As Pegadas do Agricultor Urbano
Era uma vez um menino — um americano do sul — que soltava pipa no alto de um morro; nas suas andanças, o menino encontrou e se encantou com duas grandes e profundas pegadas no chão — o menino conhecia aquelas pegadas. Por sentir muita beleza naquilo, resolveu fotografar e postar nas redes sociais, comentando simplesmente que havia encontrado as pegadas do Pé Grande, um grande amigo seu. Com a rapidez da internet as imagens rapidamente correram o mundo.
Quando os americanos do norte observaram a foto, logo mandaram um especialista para fazer uma análise mais detalhada. Havia ali indícios muito fortes de que aquelas pegadas pudessem ser do Yeti, o Pé Grande, um ser lendário que deixou suas marcas nas montanhas rochosas americanas e canadenses, porém jamais foi visto por viva alma.
Chegando o especialista norte americano ao local, que já estava devidamente isolado da curiosidade dos nativos — sugestão da embaixada norte americana —, com a presença apenas de alguns burocratas, militares brasileiros, yankees e confederados, alguns repórteres e o menino responsável pela foto, o especialista analisou cuidadosamente as pegadas, e através de uma medição pelo carbono 14, percebeu que as mesmas eram muito recentes, coisa de poucos dias.
Registrou novas fotografias a partir de variados ângulos e enviou tudo para a NASA, que através de meticulosas análises com aparelhos de última geração tecnológica, concluiu que havia muitas semelhanças entre as pegadas encontradas no Brasil e as registradas nas montanhas rochosas — uma margem de acerto de aproximadamente 98.8734754%.

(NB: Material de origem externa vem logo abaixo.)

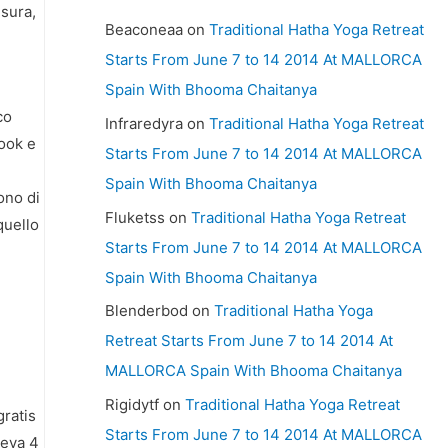
nsura,
Beaconeaa
on
Traditional Hatha Yoga Retreat
Starts From June 7 to 14 2014 At MALLORCA
Spain With Bhooma Chaitanya
co
Infraredyra
on
Traditional Hatha Yoga Retreat
book e
Starts From June 7 to 14 2014 At MALLORCA
Spain With Bhooma Chaitanya
ono di
Fluketss
on
Traditional Hatha Yoga Retreat
quello
Starts From June 7 to 14 2014 At MALLORCA
Spain With Bhooma Chaitanya
Blenderbod
on
Traditional Hatha Yoga
Retreat Starts From June 7 to 14 2014 At
MALLORCA Spain With Bhooma Chaitanya
Rigidytf
on
Traditional Hatha Yoga Retreat
gratis
Starts From June 7 to 14 2014 At MALLORCA
veva 4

Teria o misterioso Pé Grande migrado da América do Norte para a do Sul? Era esta a pergunta sem resposta que povoava o pensamento dos americanos do norte, do sul e de todo o mundo naquele dia — a resposta da análise das pegadas havia vazado, provavelmente obra de algum espião russo, chinês, ou quem sabe, norte coreano.
— Existe uma boa possibilidade de que estas pegadas sejam mesmo do Yeti — comentou o especialista americano em seu portunhol carregado, uma mistura do inglês do Texas e Arizona com o inglês e o espanhol falado na Flórida.
— Estas pegadas não são a do Yeti, o Pé Grande das montanhas rochosas — retrucou o menino ali pertinho.
A resposta da criança americana do sul chegou aos ouvidos do especialista americano do norte.
— De quem então são as pegadas menino? — perguntou o norte americano no seu portunhol mais ou menos inteligível e com um certo ar de desdém.
— As pegadas são do Agricultor Urbano, meu grande amigo, que anda sempre por estas áreas plantando suas árvores e calça quarenta e seis — retrucou o menino no seu português claro como a luz do dia.
— E como nem mesmo os nativos daqui conseguiram observá-lo um único dia sequer ao longo de suas vidas? — retrucou o norte americano já um tanto o quanto raivoso, após receber alguns informes dos seus assessores.
— O Agricultor Urbano acorda sempre muito cedo, e quem anda à procura dele, sempre muito tarde, daí o eterno desencontro — respondeu descontraidamente o menino.
A gargalhada dos nativos ali perto — os americanos do sul — foi geral, e o americano do norte, vermelho como um pimentão, bem como os burocratas e militares com suas fardas e comendas foram aos poucos retirando-se, digamos que numa coletiva saída à francesa. Os repórteres ali presentes misteriosamente não revelaram nada ao mundo sobre tudo aquilo, daí é absolutamente inútil procurar por evidências nas mídias.
Depois do fiasco sem tamanho, os nativos do sul retornaram às suas vidas cotidianas e o menino voltou a empinar a sua pipa em paz. Termina assim o incidente internacional com as pegadas do Agricultor Urbano, o suposto Pé Grande para os norte americanos e vulgo plantador de árvores para quem o conhecia bem de perto.